Dalam debat sebenernya tidak berlaku "adab" tapi mungkin yang lebih tepat "etika debat". Orang boleh beradu argumentasi, bahkan dengan suara yang keras atau disertai aksi tunjuk tangan. Yang terpenting harus tetap menjaga emosi supaya tidak terjadi hal-hal yang tidak diinginkan atau benda-benda lain melayang seperti demonya para mahasiswa.

Dalam debat tersebut banyak warga net atau nitizen yang mengecam dan menganggap Arteria Dahlan tidak punya "adab" atau sopan santun kepada yang lebih tua, apalagi dengan suara keras dan main tunjuk kepada Emil Salim.

Seolah-olah warganet atau nitizen adalah orang-orang yang paling beradab dan paling sopan. Padahal seperti kita ketahui, warganet sendiri kalau debat dalam media sosial-kata-katanya atau kalimat dalam berkomentar sangat tidak beradab.

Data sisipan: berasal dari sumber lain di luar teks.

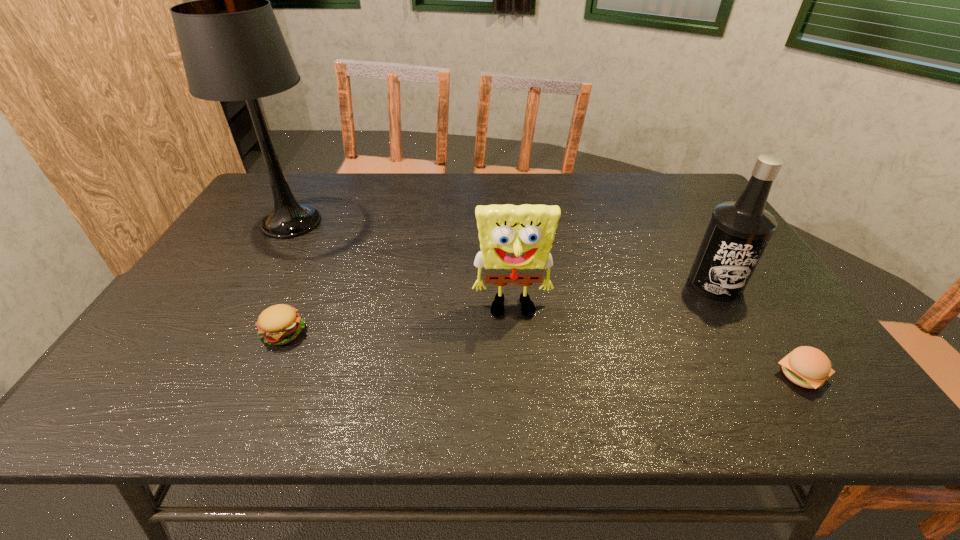 I want to click on blank area at the far edge, so click(411, 206).

At what (x,y) coordinates should I click in order to perform the action: click on free region at the near edge of the desktop. Please return your answer as a coordinate pair (x, y). The height and width of the screenshot is (540, 960). Looking at the image, I should click on (560, 408).

Identify the location of free region at the left edge. (264, 253).

The image size is (960, 540). In order to click on vacant point at the right edge in this screenshot , I will do `click(707, 226)`.

In the image, there is a desktop. What are the coordinates of `vacant space at the far right corner` in the screenshot? It's located at (669, 177).

In the image, there is a desktop. Where is `vacant area at the near right corner`? The height and width of the screenshot is (540, 960). vacant area at the near right corner is located at coordinates (848, 394).

Where is `unoccupied area between the farthest object and the left hamburger`? unoccupied area between the farthest object and the left hamburger is located at coordinates (287, 277).

You are a GUI agent. You are given a task and a screenshot of the screen. Output one action in this format:
    pyautogui.click(x=<x>, y=<y>)
    Task: Click on the vacant area that lies between the farther hamburger and the nearer hamburger
    The width and height of the screenshot is (960, 540).
    Given the screenshot: What is the action you would take?
    pyautogui.click(x=542, y=354)

What are the coordinates of `blank region between the farther hamburger and the tallest object` in the screenshot? It's located at (287, 277).

Where is `vacant space that is in between the third object from left to right and the left hamburger`? The height and width of the screenshot is (540, 960). vacant space that is in between the third object from left to right and the left hamburger is located at coordinates (398, 321). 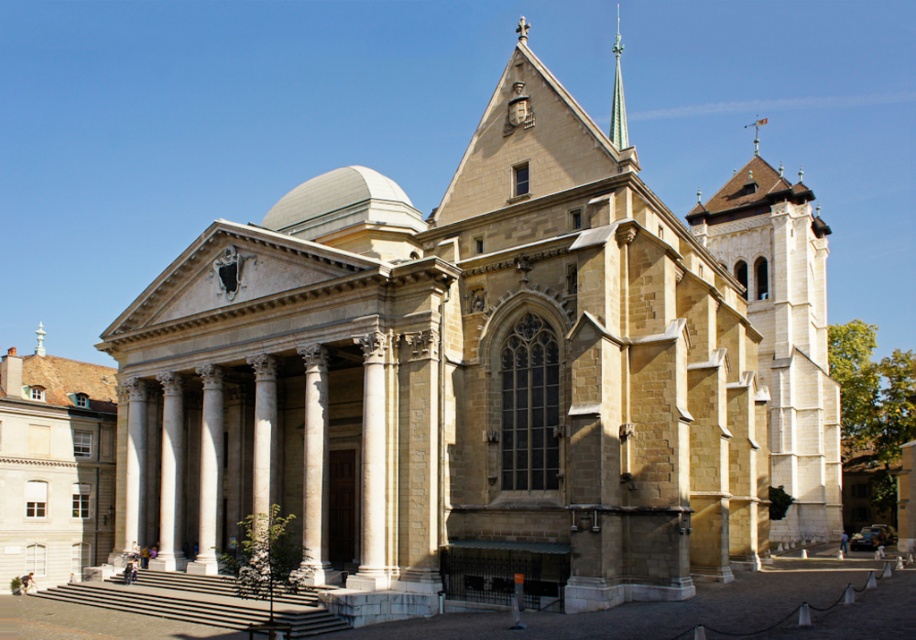 Does beige stone church at center have a greater width compared to green glass spire at upper center?

Yes.

Who is more forward, (58, 413) or (618, 138)?

Point (58, 413)

Does point (40, 486) come farther from viewer compared to point (620, 124)?

No, (40, 486) is closer to viewer.

This screenshot has width=916, height=640. What are the coordinates of `beige stone church at center` in the screenshot? It's located at (53, 465). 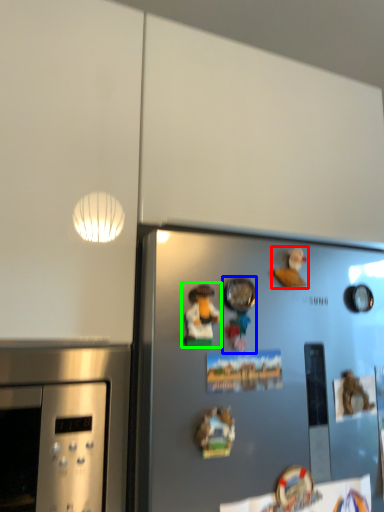 Question: Based on their relative distances, which object is farther from toy (highlighted by a red box)? Choose from toy (highlighted by a blue box) and art (highlighted by a green box).

Choices:
 (A) toy
 (B) art

Answer: (B) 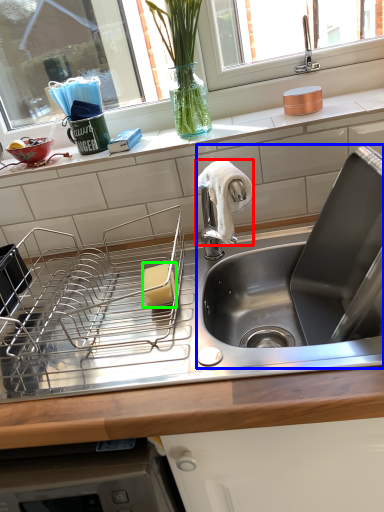 Question: Based on their relative distances, which object is nearer to cloth (highlighted by a red box)? Choose from sink (highlighted by a blue box) and food (highlighted by a green box).

Choices:
 (A) sink
 (B) food

Answer: (B) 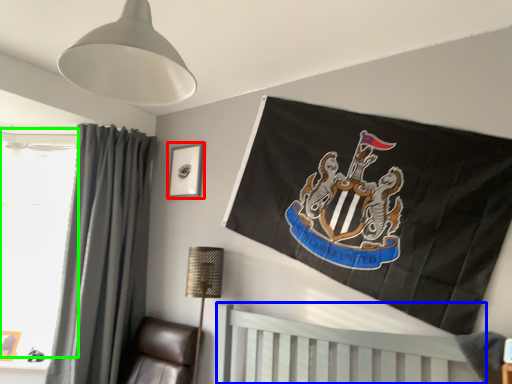 Question: Which object is positioned farthest from picture frame (highlighted by a red box)? Select from furniture (highlighted by a blue box) and window screen (highlighted by a green box).

Choices:
 (A) furniture
 (B) window screen

Answer: (A) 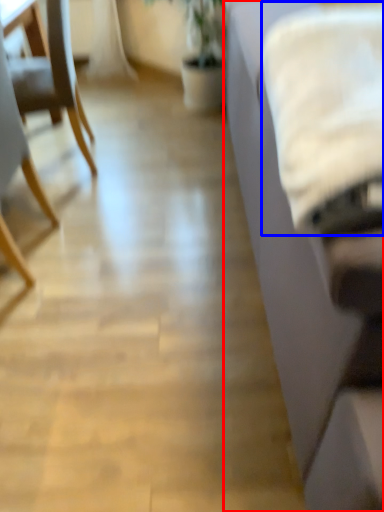 Question: Which point is further to the camera, studio couch (highlighted by a red box) or sheet (highlighted by a blue box)?

Choices:
 (A) studio couch
 (B) sheet

Answer: (B) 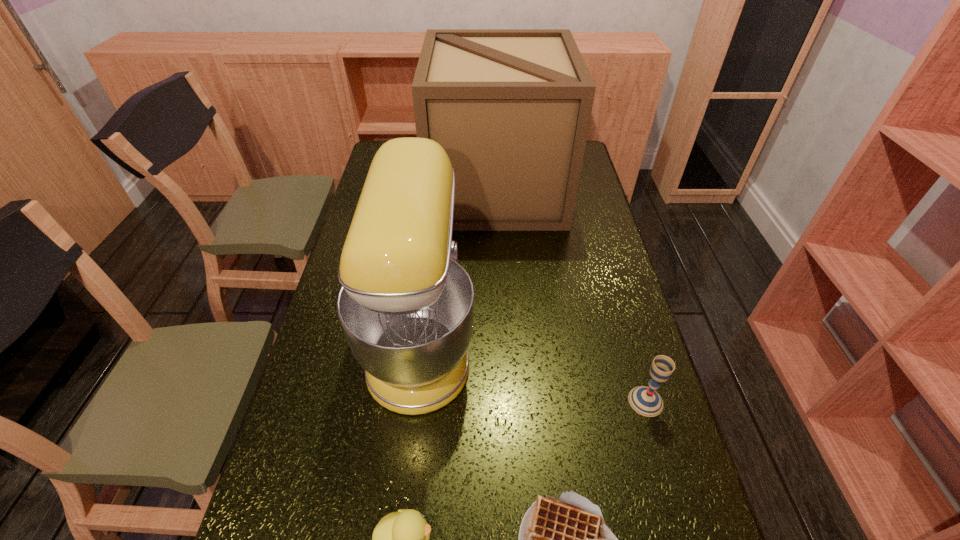 I want to click on object located at the left edge, so click(x=406, y=306).

You are a GUI agent. You are given a task and a screenshot of the screen. Output one action in this format:
    pyautogui.click(x=<x>, y=<y>)
    Task: Click on the box situated at the right edge
    
    Given the screenshot: What is the action you would take?
    pyautogui.click(x=511, y=108)

The image size is (960, 540). I want to click on chalice located in the right edge section of the desktop, so click(x=646, y=401).

The image size is (960, 540). Identify the location of object situated at the far right corner. (511, 108).

In the image, there is a desktop. At what (x,y) coordinates should I click in order to perform the action: click on vacant space at the left edge. Please return your answer as a coordinate pair (x, y). Looking at the image, I should click on (312, 369).

Where is `vacant space at the right edge of the desktop`? vacant space at the right edge of the desktop is located at coordinates (606, 237).

Locate an element on the screen. The width and height of the screenshot is (960, 540). vacant area that lies between the mixer and the farthest object is located at coordinates (459, 264).

At what (x,y) coordinates should I click in order to perform the action: click on empty location between the farthest object and the mixer. Please return your answer as a coordinate pair (x, y). Looking at the image, I should click on (459, 264).

You are a GUI agent. You are given a task and a screenshot of the screen. Output one action in this format:
    pyautogui.click(x=<x>, y=<y>)
    Task: Click on the free space between the box and the mixer
    
    Given the screenshot: What is the action you would take?
    pyautogui.click(x=459, y=264)

The width and height of the screenshot is (960, 540). Find the location of `object that can be found as the closest to the shortest object`. object that can be found as the closest to the shortest object is located at coordinates (401, 539). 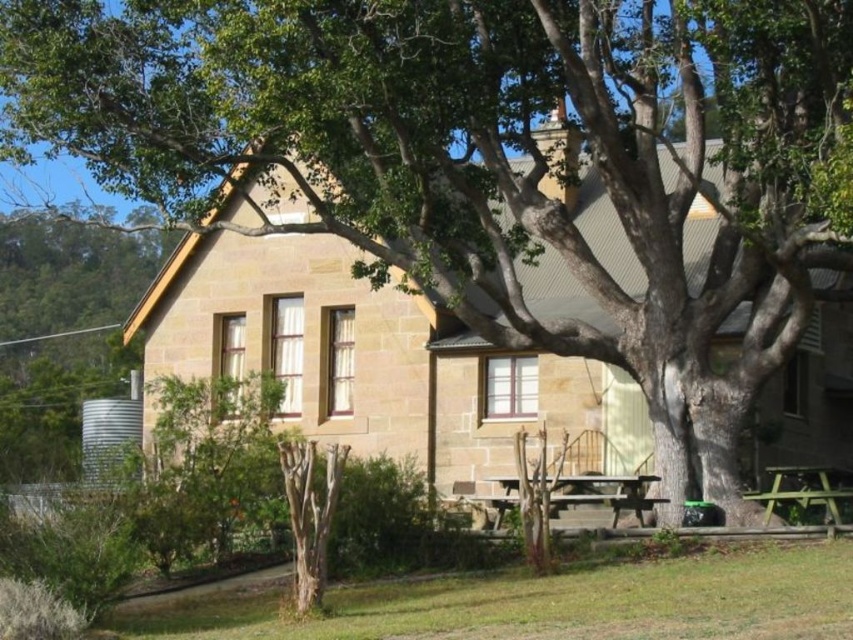 Measure the distance between wooden picnic table at center and camera.

The distance of wooden picnic table at center from camera is 27.98 meters.

Where is `wooden picnic table at center`? The width and height of the screenshot is (853, 640). wooden picnic table at center is located at coordinates (604, 493). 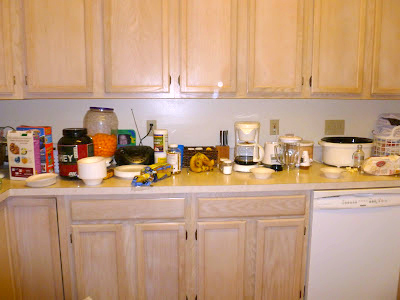 Locate an element on the screen. The height and width of the screenshot is (300, 400). electrical outlet is located at coordinates (153, 126), (272, 126).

Padahal di antara mereka tidak saling kenal secara langsung, hanya kenal lewat media sosial.

Kata-kata atau kalimat: goblok, bodoh, bego, anjing, bangsat, tersesat, kafir, babi, dan kata-kata atau kalimat yang tidak pantas lainnya sangat familiar di media sosial.

Tapi anehnya mereka atau nitizen merasa lebih beradab dari Arteria Dahlan, hanya karena mengeluarkan kata "sesat" kepada Emil Salim.

Baca Juga: Yakinilah, Arteria Dahlan Itu Anggota DPR Terhormat, Bukan Bangsat

Orang bisa menilai seseorang tidak beradab, tapi jarang bercermin kepada dirinya sendiri yang sering mengeluarkan umpatan di media sosial. Bahkan dalam bentuk tulisan pun juga sering ada kata-kata atau kalimat yang bersifat umpatan. Orang-orang semacam ini apa pantas merasa lebih "beradab" dari Arteria Dahlan? Bercerminlah!

Dalam panggung debat yang dipandu oleh seorang moderator tidak mengenal tua dan muda. Tapi lebih banyak soal kompetensi ilmu dari narasumber tersebut dengan tema atau topik debat. Kalau seorang moderator mempertemukan dua narasumber yang mempunyai perbedaan keahlian di bidangnya atau tidak sesuai tema atau topik debat, maka yang salah bukan narasumbernya tetapi moderatornya.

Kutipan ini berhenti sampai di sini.